What the jurors heard was a tape recording of Manson being interviewed by Dr. Joel Fort, a San Francisco psychiatrist called by Dep. Dist. Atty. Stephen Kay as a prosecution rebuttal witness.
The jurors last week listened to Fort’s version of what Manson said about Miss Van Houten but her defense attorney, Maxwell Keith, asked that the tape be played so they could hear it from Manson himself.
Fort led off the two-hour interview, which took place last March at Folsom Prison, by saying to Manson:
“Miss Van Houten says it’s all your fault. Her attorney says that she didn’t have anything to do with it and was just a robot. And I don’t feel that is an adequate explanation. So I came here to give you a fair chance to present your point of view.”
Manson denied that he directed Miss Van Houten and two of his followers, Charles (Tex) Watson and Patricia Krenwinkel to kill Rosemary and Leno LaBianca and also denied that he was even at the Los Feliz area residence the night of Aug. 10, 1969, when they were stabbed to death.
Asked by Fort about how much influence he had over Miss Van Houten, Manson replied:
“People had Leslie Van Houten long before I had her. Her mother had her first, her dad had her, her parents had her, her school had her, TV had her, the movies had her, she was in a convent for a Buddhist, the Buddhists had her.
“And you come up and say, ‘Well you had influence over her,’ Man, I’ve seen the broad only a few times … I never paid that much attention to her … I’m telling you the truth. I never had that much effect on Leslie, because I never — how can one guy have effect over 30 to 50 broads”?
In discussing sexual activities of his group, Manson told Fort, “Ah, my moral fibers are not that of Hustler magazine. My moral fibers are not of the loose and promiscuous nature that they would project upon me.”
Referring to prosecutor Vincent Bugliosi, the 42-year-old cult leader said, “In other words, the district attorney’s sex paranoia would have me doing all kinds of lascivious things because in his lugubrious brain he would be doing these things.”
On the subject of drug taking by himself and his “family,” Manson told Fort:
“I took LSD and it’s heightened my awareness a little bit: made me aware of a few things I already knew.
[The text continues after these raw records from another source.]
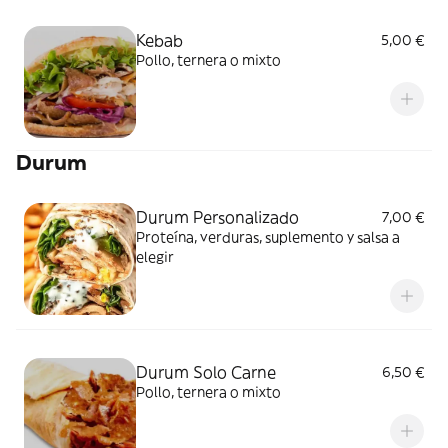
Kebab
5,00 €
Pollo, ternera o mixto
Durum
Durum Personalizado
7,00 €
Proteína, verduras, suplemento y salsa a
elegir
Durum Solo Carne
6,50 €
Pollo, ternera o mixto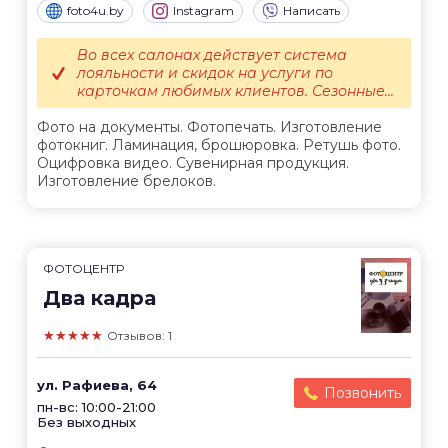
foto4u.by
Instagram
Написать
Во всех салонах действует система
лояльности и скидок на услуги по
карточкам любимых клиентов. Сезонные...
Фото на документы. Фотопечать. Изготовление
фотокниг. Ламинация, брошюровка. Ретушь фото.
Оцифровка видео. Сувенирная продукция.
Изготовление брелоков.
ФОТОЦЕНТР
Два кадра
★★★★★
Отзывов: 1
ул. Рафиева, 64
Позвонить
пн-вс: 10:00-21:00
Без выходных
We weren’t all that much into drugs. Everybody’s saying we were but that’s not the truth. The truth is that we took acid whenever it was around … Sometimes it would be maybe once a week and sometimes once a month … We weren’t into speed or hard drugs. A little hash and a little grass. Just a blaze kind of get-loaded social thing.”
Miss Van Houten is putting forth a “diminished capacity” defense, claiming that her ability to make decisions was severely diminished because of the heavy use of LSD and the domination of Manson.